While the people of Turlock have been engaged in a pitched and feverish frenzy about the fate of the downtown farmers market, another battle has gone mostly unnoticed. A decision has been made that will be changing the character of our beloved Main Street.
It appears that several small shops on the 200 block of W. Main have been given their 30-day notice by their landlord, Matt Swanson, and are being asked to vacate locations that some of them have held for decades. In just a couple of weeks, Turlock’s downtown will lose a 62-year old flower shop, a promising local artisan jeweler, a clock and watch shop, a shoe repair store (that based on its sign has probably been around longer than I have been alive), and a barber shop with enough character that it should certainly qualify as a local monument! These types of shops were the very reason that the movie "Christian Mingle," another Matt Swanson project, made the trek to Turlock for its recent filming.
This is very distressing, as a three-year plan of a wealthy Christian individual should include putting himself at risk, by informing his tenants well in advance, so that they can plan accordingly. Even if it hurts the income from that property, it could mean the survival of those businesses, by allowing them to find new locations.

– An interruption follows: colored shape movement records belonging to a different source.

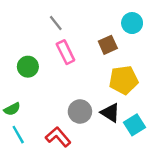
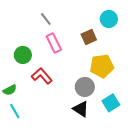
gray circle: (80, 111) -> (85, 87), moved
black triangle: (110, 113) -> (81, 109), moved
red L-shape: (58, 137) -> (42, 76), moved

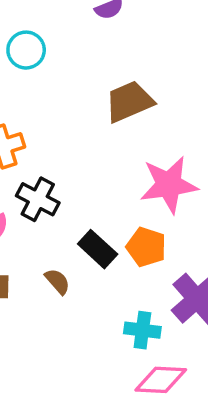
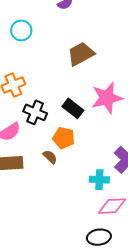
orange pentagon: (146, 247) -> (64, 138), moved
black rectangle: (98, 249) -> (73, 108), moved

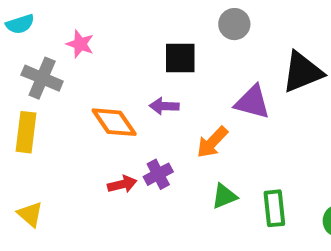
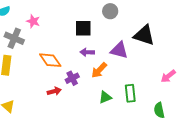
black triangle: (302, 72) -> (144, 35), turned 40
purple arrow: (164, 106) -> (87, 52), moved
purple cross: (158, 174) -> (72, 78), moved
green rectangle: (274, 208) -> (130, 93), moved

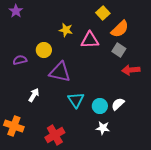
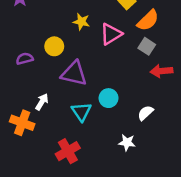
pink triangle: (90, 40) -> (111, 34), turned -30
cyan triangle: (76, 100) -> (81, 112), moved
cyan circle: (100, 106) -> (108, 98), moved
orange cross: (14, 126) -> (22, 123), moved

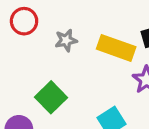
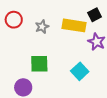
green square: (51, 97) -> (39, 64), turned -36

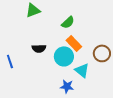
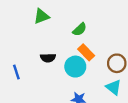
cyan triangle: (82, 70) -> (113, 87), moved

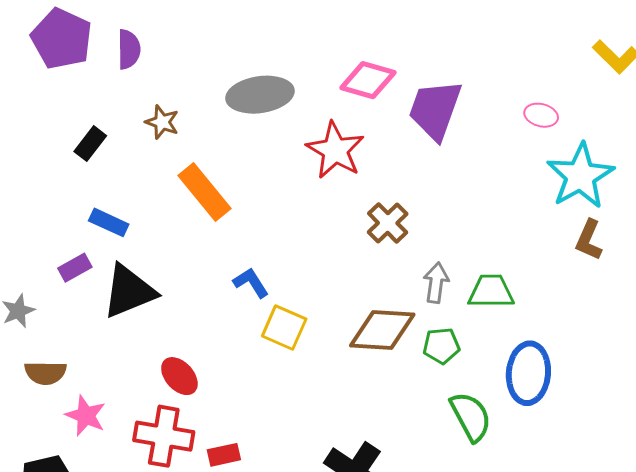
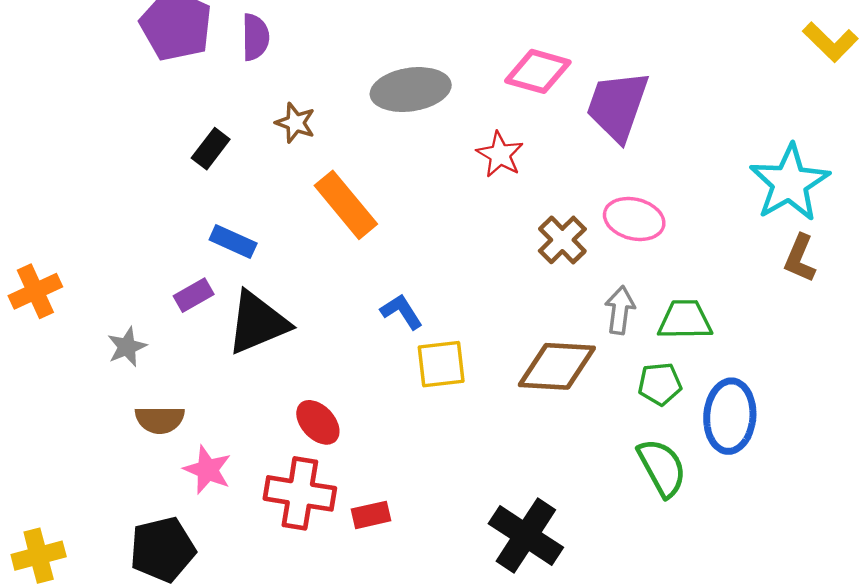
pink ellipse: (541, 115) -> (634, 219), moved, size x1.5
red star: (335, 150) -> (500, 155), size x0.7
yellow square: (284, 328) -> (441, 364), turned -30
green pentagon: (441, 346) -> (660, 384), moved

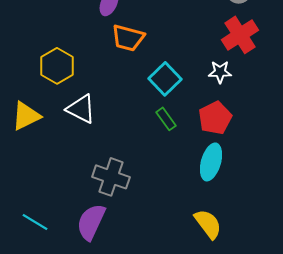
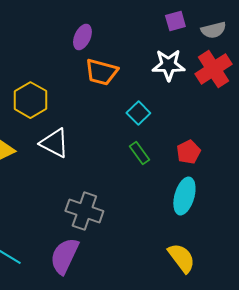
white star: (220, 72) -> (168, 65), moved, size x1.4
cyan square: (165, 79) -> (138, 113), size x0.7
red pentagon: (215, 118) -> (188, 152), size x0.7

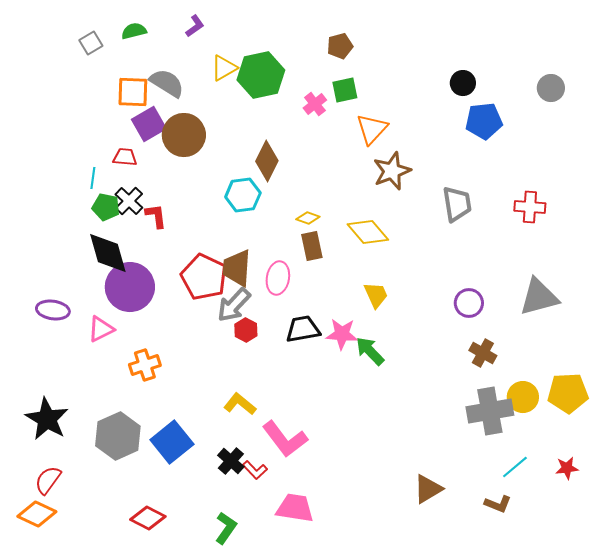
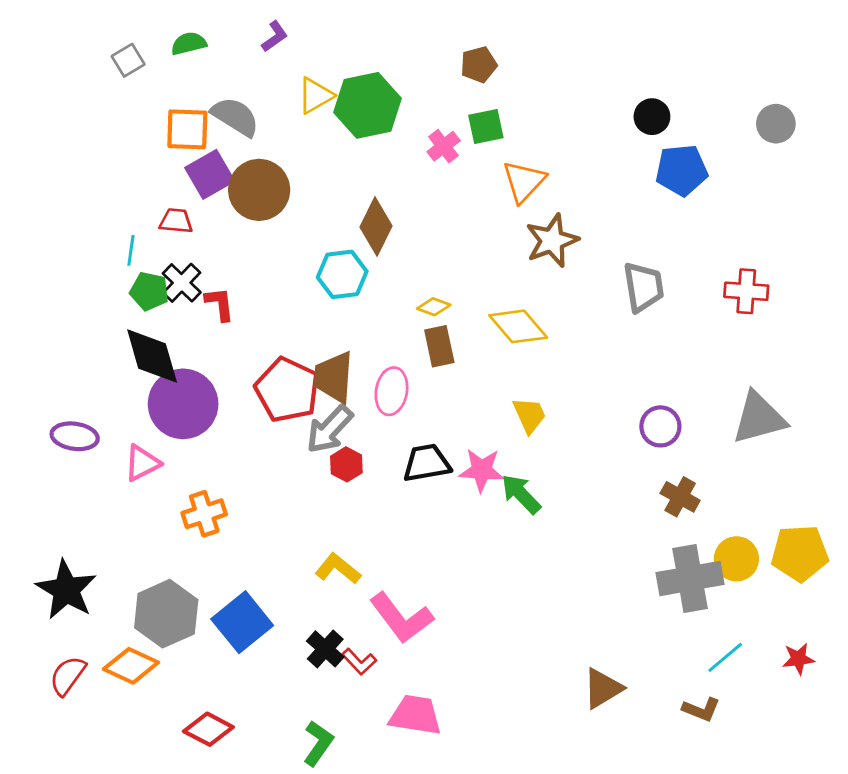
orange diamond: (37, 514) -> (131, 666), moved

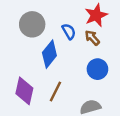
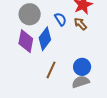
blue circle: (97, 69) -> (82, 67), moved
purple diamond: (24, 91) -> (26, 41), moved

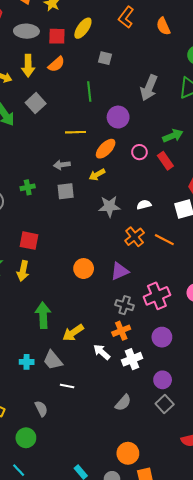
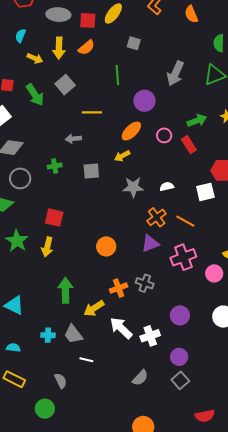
yellow line: (76, 132) -> (92, 112), moved
gray arrow: (62, 165) -> (73, 139), moved
purple triangle: (120, 271) -> (150, 244), moved
pink cross: (157, 296) -> (183, 257), moved
orange cross: (121, 331) -> (119, 288), moved
white arrow: (102, 352) -> (121, 328), size x1.4

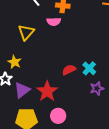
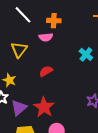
cyan cross: (89, 68) -> (86, 54), moved
red semicircle: (69, 70) -> (46, 71), moved

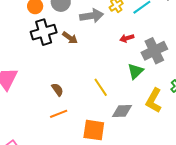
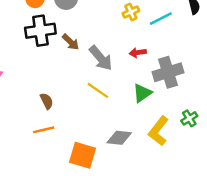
gray arrow: (92, 16) -> (101, 58), moved, turned 50
yellow line: (101, 87) -> (98, 90), moved, turned -30

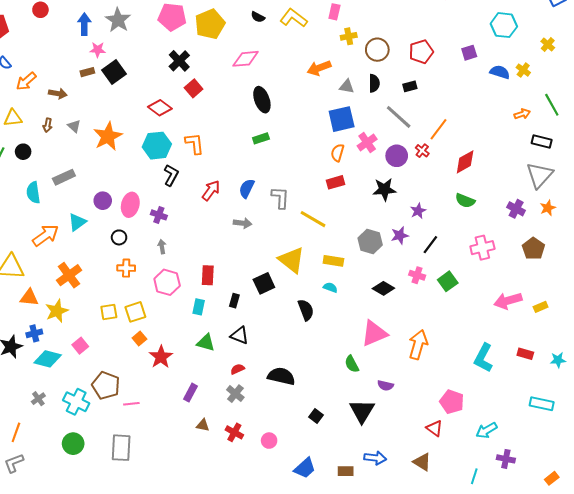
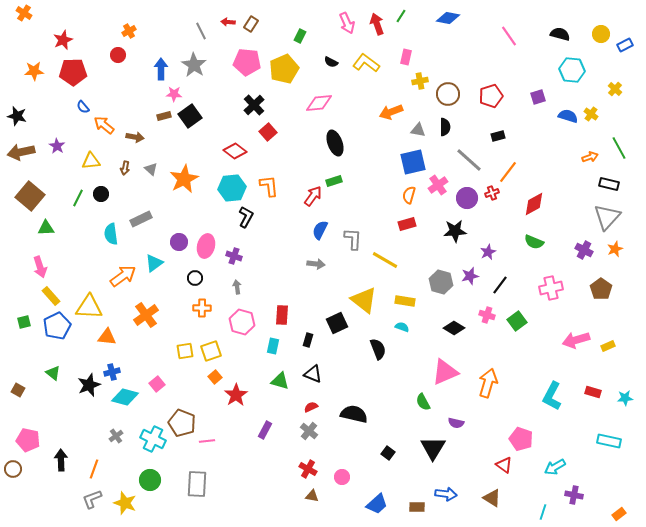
orange arrow: (26, 81) -> (104, 125), turned 80
black rectangle: (410, 86) -> (498, 136), moved
red cross: (422, 151) -> (492, 193), turned 32
red arrow: (211, 190) -> (313, 196), moved
yellow star: (57, 311) -> (125, 503), moved, turned -30
brown triangle: (203, 425) -> (312, 496), moved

As a proud free market capitalist, I do not think that we should be enacting measures to stop property owners from doing what they want with their own building. This action is troubling simply because capitalism is only helpful if combined with a higher moral code, one that places others above ourselves. Without the ability to elevate the needs of our neighbor, especially when we are in a position of strength, it leads to the business decisions that strip-mine mountains, pollute rivers and remove the irreplaceable decades old patina of a charming downtown, all to further personal goals, without the consideration for the businesses, and the livelihoods that depend on them.
You can simply look at West Main to see that Matt Swanson obviously cares about this community, and has done much for the revitalization of downtown. For that investment we should be very grateful. He is certainly no Henry F. Potter; but it is the actions towards those weaker and more vulnerable than ourselves that determine the measure of a man, and decisions like these certainly do cast an uncomfortable shadow over our town.
The charm of a downtown was not created overnight, and the small shops that have served our parents and grandparents are a significant part of that allure, especially when they are side by side with new and flourishing businesses. My wish is that they be allowed to stay, but if they are made to leave, they should be given the time needed to find new homes, as is deserving of their significant time serving downtown Turlock.